* What is required: An exact copy is needed of the lines from the line holding "idades e estatística." through the final line of the listing below, both included.

* Given data:
======
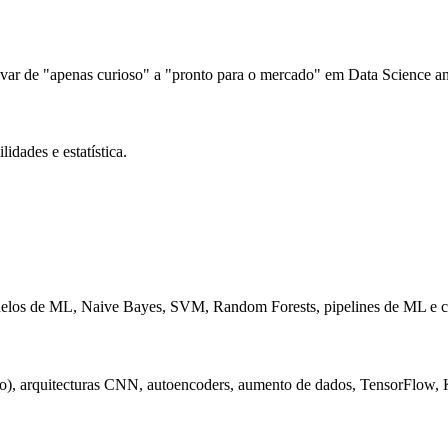
evar de "apenas curioso" a "pronto para o mercado" em Data Science an
idades e estatística.
elos de ML, Naive Bayes, SVM, Random Forests, pipelines de ML e cl
), arquitecturas CNN, autoencoders, aumento de dados, TensorFlow, Ke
======
* Problem solution:
idades e estatística.
elos de ML, Naive Bayes, SVM, Random Forests, pipelines de ML e cl
), arquitecturas CNN, autoencoders, aumento de dados, TensorFlow, Ke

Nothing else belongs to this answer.